When it comes to root vegetables, the likes of potatoes and yams don’t count towards the recommended intake.
However, carrots are different. Included on Blood Pressure UK’s and Harvard Medical School’s list for hypertension-busting foods, the vegetable isn’t only a part of a healthy diet.
Due to its phenolic compounds, it can also lower your hypertension reading.
From chlorogenic to caffeic acids, these goodies packed in the orange vegetable can help relax your blood vessels.
And this in return could help lower your blood pressure as your blood can flow more easily.
While their sweet mild taste makes carrots a great roast dinner side, you get the most benefits from eating the veg raw.
A study published in the Journal of Human Hypertension found that eating raw vegetables was linked to lower blood pressure levels.
And the “commonly consumed” vegetables in the study included carrots as well.

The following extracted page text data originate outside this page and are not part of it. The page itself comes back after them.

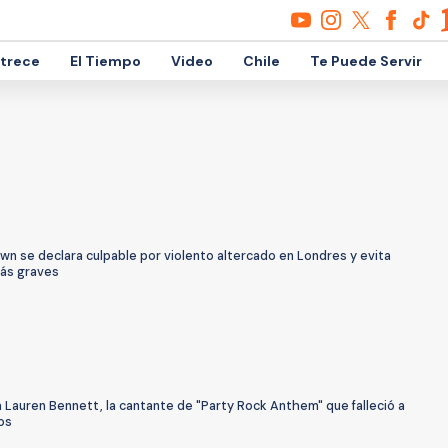
etrece
El Tiempo
Video
Chile
Te Puede Servir
wn se declara culpable por violento altercado en Londres y evita
ás graves
 Lauren Bennett, la cantante de "Party Rock Anthem" que falleció a
os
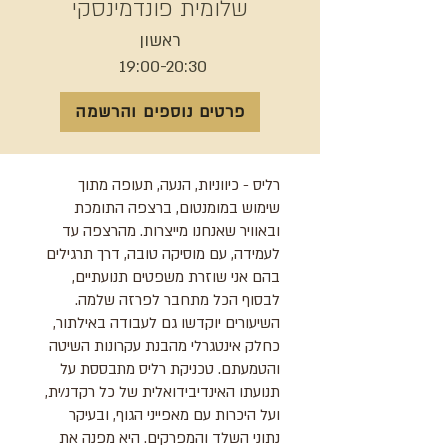
שלומית פונדמינסקי
ראשון
19:00-20:30
פרטים נוספים והרשמה
רליס - כיווניות, הנעה, תעופה מתוך
שימוש במומנטום, ברצפה התומכת
ובאוויר שאנחנו מייצרות. מהרצפה עד
לעמידה, עם מוסיקה טובה, דרך תרגילים
בהם אני שוזרת משפטים תנועתיים,
לבסוף הכל מתחבר לפרזה שלמה.
השיעורים יוקדשו גם לעבודה באילתור,
כחלק אינטגרלי מהבנת עקרונות השיטה
והטמעתם. טכניקת רליס מתבססת על
תנועתו האינדיבידואלית של כל רקדנ/ית,
ועל היכרות עם מאפייני הגוף, ובעיקר
נתוני השלד והמפרקים. היא מפנה את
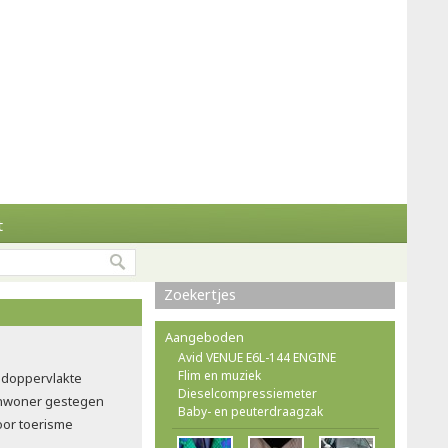
t
Zoekertjes
Aangeboden
Avid VENUE E6L-144 ENGINE
Flim en muziek
doppervlakte
Dieselcompressiemeter
 inwoner gestegen
Baby- en peuterdraagzak
oor toerisme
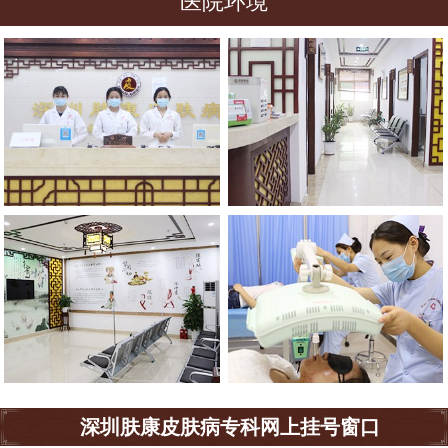
医院环境
深圳肤康皮肤病专科网上挂号窗口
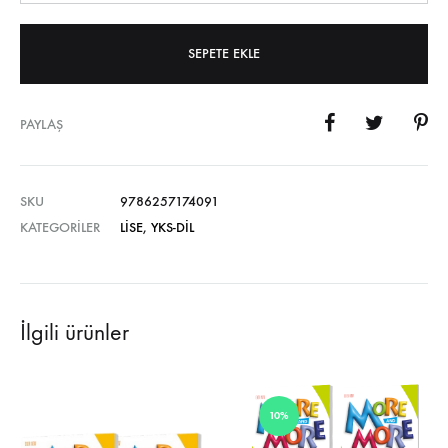
SEPETE EKLE
PAYLAŞ
SKU
9786257174091
KATEGORILER
LISE
,
YKS-DIL
İlgili ürünler
10%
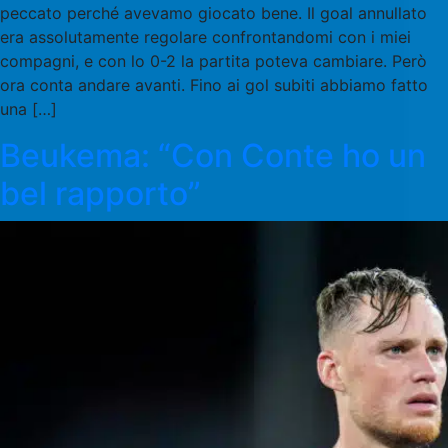
peccato perché avevamo giocato bene. Il goal annullato
era assolutamente regolare confrontandomi con i miei
compagni, e con lo 0-2 la partita poteva cambiare. Però
ora conta andare avanti. Fino ai gol subiti abbiamo fatto
una […]
Beukema: “Con Conte ho un
bel rapporto”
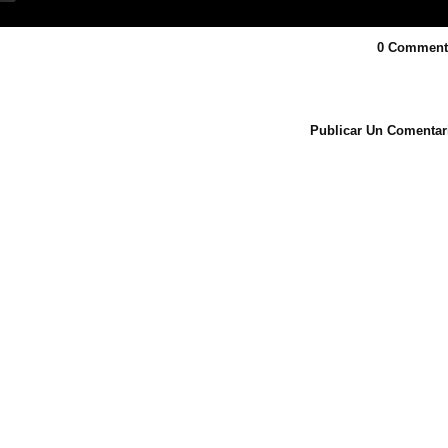
0 Comment
Publicar Un Comentar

The reason why the same vegetable can offer different properties when prepared with heat is due to the chemical composition.
The study reported that cooking your veggies can change this. So, some goodies might end up leaching out.
The Harvard Medical School advises that you should aim for 15 servings per week of various vegetables, including carrots, tomatoes, and peppers, to lower your levels.
But if you’re not a fan of raw carrots, you could still get some benefits if you opt for the juiced version.
Research published in the Nutrition Journal found that enjoying 473 millilitres of the juice daily could reduce your systolic blood pressure.
The systolic pressure is the higher number that details the force at which your heart pumps blood around your body.
However, the lower number, known as diastolic pressure, wasn’t influenced by the juice.
The study looked at 17 people in total, who enjoyed the juice for three months.
Remember, as blood pressure doesn’t cause many symptoms, the only reliable way is to get your levels checked.